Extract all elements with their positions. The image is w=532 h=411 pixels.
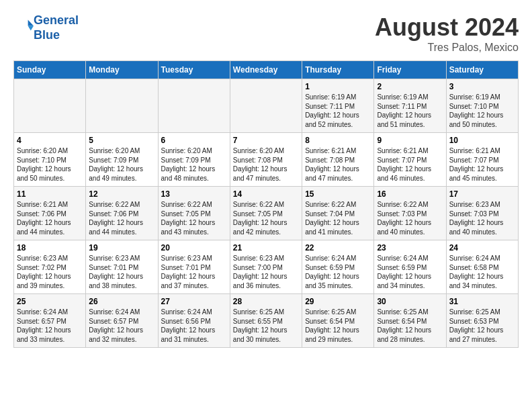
calendar-cell: 13Sunrise: 6:22 AM Sunset: 7:05 PM Dayli… (158, 187, 230, 240)
page-subtitle: Tres Palos, Mexico (375, 42, 519, 54)
calendar-cell: 23Sunrise: 6:24 AM Sunset: 6:59 PM Dayli… (374, 240, 446, 294)
calendar-cell: 27Sunrise: 6:24 AM Sunset: 6:56 PM Dayli… (158, 294, 230, 348)
day-number: 28 (233, 297, 299, 306)
day-info: Sunrise: 6:25 AM Sunset: 6:53 PM Dayligh… (449, 308, 515, 344)
calendar-cell (86, 79, 158, 133)
weekday-header-sunday: Sunday (14, 61, 86, 79)
calendar-cell (158, 79, 230, 133)
day-info: Sunrise: 6:24 AM Sunset: 6:58 PM Dayligh… (449, 254, 515, 290)
calendar-table: SundayMondayTuesdayWednesdayThursdayFrid… (13, 60, 519, 348)
calendar-cell: 22Sunrise: 6:24 AM Sunset: 6:59 PM Dayli… (302, 240, 374, 294)
calendar-cell: 29Sunrise: 6:25 AM Sunset: 6:54 PM Dayli… (302, 294, 374, 348)
day-number: 12 (89, 189, 154, 199)
day-info: Sunrise: 6:25 AM Sunset: 6:55 PM Dayligh… (233, 308, 299, 344)
calendar-cell: 16Sunrise: 6:22 AM Sunset: 7:03 PM Dayli… (374, 187, 446, 240)
logo-icon (15, 17, 34, 36)
day-info: Sunrise: 6:23 AM Sunset: 7:00 PM Dayligh… (233, 254, 299, 290)
calendar-cell: 9Sunrise: 6:21 AM Sunset: 7:07 PM Daylig… (374, 133, 446, 187)
day-number: 30 (377, 297, 443, 306)
calendar-cell (14, 79, 86, 133)
day-info: Sunrise: 6:20 AM Sunset: 7:09 PM Dayligh… (161, 146, 227, 183)
day-number: 3 (449, 82, 515, 91)
day-info: Sunrise: 6:20 AM Sunset: 7:08 PM Dayligh… (233, 146, 299, 183)
calendar-cell: 6Sunrise: 6:20 AM Sunset: 7:09 PM Daylig… (158, 133, 230, 187)
calendar-cell: 10Sunrise: 6:21 AM Sunset: 7:07 PM Dayli… (446, 133, 518, 187)
calendar-cell: 5Sunrise: 6:20 AM Sunset: 7:09 PM Daylig… (86, 133, 158, 187)
page-title: August 2024 (375, 13, 519, 42)
day-info: Sunrise: 6:25 AM Sunset: 6:54 PM Dayligh… (305, 308, 371, 344)
weekday-header-wednesday: Wednesday (230, 61, 302, 79)
day-info: Sunrise: 6:24 AM Sunset: 6:59 PM Dayligh… (377, 254, 443, 290)
day-info: Sunrise: 6:20 AM Sunset: 7:09 PM Dayligh… (89, 146, 154, 183)
calendar-cell: 12Sunrise: 6:22 AM Sunset: 7:06 PM Dayli… (86, 187, 158, 240)
calendar-cell: 15Sunrise: 6:22 AM Sunset: 7:04 PM Dayli… (302, 187, 374, 240)
day-number: 15 (305, 189, 371, 199)
calendar-cell: 17Sunrise: 6:23 AM Sunset: 7:03 PM Dayli… (446, 187, 518, 240)
day-info: Sunrise: 6:24 AM Sunset: 6:59 PM Dayligh… (305, 254, 371, 290)
day-info: Sunrise: 6:19 AM Sunset: 7:11 PM Dayligh… (377, 93, 443, 129)
title-block: August 2024 Tres Palos, Mexico (375, 13, 519, 54)
day-number: 26 (89, 297, 154, 306)
day-info: Sunrise: 6:22 AM Sunset: 7:05 PM Dayligh… (161, 200, 227, 236)
calendar-week-row: 11Sunrise: 6:21 AM Sunset: 7:06 PM Dayli… (14, 187, 519, 240)
day-info: Sunrise: 6:20 AM Sunset: 7:10 PM Dayligh… (17, 146, 83, 183)
calendar-cell: 30Sunrise: 6:25 AM Sunset: 6:54 PM Dayli… (374, 294, 446, 348)
day-number: 2 (377, 82, 443, 91)
weekday-header-tuesday: Tuesday (158, 61, 230, 79)
day-info: Sunrise: 6:21 AM Sunset: 7:08 PM Dayligh… (305, 146, 371, 183)
day-info: Sunrise: 6:22 AM Sunset: 7:05 PM Dayligh… (233, 200, 299, 236)
day-number: 5 (89, 136, 154, 145)
day-number: 21 (233, 243, 299, 253)
day-number: 1 (305, 82, 371, 91)
logo-text: General Blue (34, 13, 79, 42)
day-info: Sunrise: 6:19 AM Sunset: 7:11 PM Dayligh… (305, 93, 371, 129)
day-number: 4 (17, 136, 83, 145)
weekday-header-row: SundayMondayTuesdayWednesdayThursdayFrid… (14, 61, 519, 79)
day-number: 19 (89, 243, 154, 253)
calendar-cell: 28Sunrise: 6:25 AM Sunset: 6:55 PM Dayli… (230, 294, 302, 348)
calendar-cell: 11Sunrise: 6:21 AM Sunset: 7:06 PM Dayli… (14, 187, 86, 240)
day-number: 6 (161, 136, 227, 145)
calendar-week-row: 1Sunrise: 6:19 AM Sunset: 7:11 PM Daylig… (14, 79, 519, 133)
day-info: Sunrise: 6:21 AM Sunset: 7:07 PM Dayligh… (377, 146, 443, 183)
day-info: Sunrise: 6:22 AM Sunset: 7:04 PM Dayligh… (305, 200, 371, 236)
calendar-cell: 1Sunrise: 6:19 AM Sunset: 7:11 PM Daylig… (302, 79, 374, 133)
day-info: Sunrise: 6:21 AM Sunset: 7:06 PM Dayligh… (17, 200, 83, 236)
weekday-header-friday: Friday (374, 61, 446, 79)
page-header: General Blue August 2024 Tres Palos, Mex… (13, 13, 519, 54)
day-number: 27 (161, 297, 227, 306)
calendar-cell: 21Sunrise: 6:23 AM Sunset: 7:00 PM Dayli… (230, 240, 302, 294)
day-number: 16 (377, 189, 443, 199)
day-info: Sunrise: 6:22 AM Sunset: 7:03 PM Dayligh… (377, 200, 443, 236)
day-number: 7 (233, 136, 299, 145)
day-number: 8 (305, 136, 371, 145)
weekday-header-saturday: Saturday (446, 61, 518, 79)
day-info: Sunrise: 6:19 AM Sunset: 7:10 PM Dayligh… (449, 93, 515, 129)
calendar-cell: 3Sunrise: 6:19 AM Sunset: 7:10 PM Daylig… (446, 79, 518, 133)
day-number: 17 (449, 189, 515, 199)
day-info: Sunrise: 6:21 AM Sunset: 7:07 PM Dayligh… (449, 146, 515, 183)
calendar-cell: 14Sunrise: 6:22 AM Sunset: 7:05 PM Dayli… (230, 187, 302, 240)
day-number: 22 (305, 243, 371, 253)
day-info: Sunrise: 6:23 AM Sunset: 7:01 PM Dayligh… (89, 254, 154, 290)
day-number: 25 (17, 297, 83, 306)
day-number: 18 (17, 243, 83, 253)
day-number: 20 (161, 243, 227, 253)
day-number: 11 (17, 189, 83, 199)
svg-marker-0 (28, 19, 34, 26)
logo: General Blue (13, 13, 79, 42)
day-number: 10 (449, 136, 515, 145)
day-number: 23 (377, 243, 443, 253)
day-info: Sunrise: 6:23 AM Sunset: 7:01 PM Dayligh… (161, 254, 227, 290)
calendar-cell: 25Sunrise: 6:24 AM Sunset: 6:57 PM Dayli… (14, 294, 86, 348)
day-info: Sunrise: 6:23 AM Sunset: 7:02 PM Dayligh… (17, 254, 83, 290)
day-number: 14 (233, 189, 299, 199)
calendar-cell: 19Sunrise: 6:23 AM Sunset: 7:01 PM Dayli… (86, 240, 158, 294)
calendar-cell: 31Sunrise: 6:25 AM Sunset: 6:53 PM Dayli… (446, 294, 518, 348)
weekday-header-thursday: Thursday (302, 61, 374, 79)
day-info: Sunrise: 6:25 AM Sunset: 6:54 PM Dayligh… (377, 308, 443, 344)
day-info: Sunrise: 6:22 AM Sunset: 7:06 PM Dayligh… (89, 200, 154, 236)
day-info: Sunrise: 6:23 AM Sunset: 7:03 PM Dayligh… (449, 200, 515, 236)
calendar-week-row: 25Sunrise: 6:24 AM Sunset: 6:57 PM Dayli… (14, 294, 519, 348)
calendar-cell: 18Sunrise: 6:23 AM Sunset: 7:02 PM Dayli… (14, 240, 86, 294)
......
- [Problem requirements]:
Determine the number of lines in the entries that hold "General". Reply with that number only.

- [Exercise answer]:
3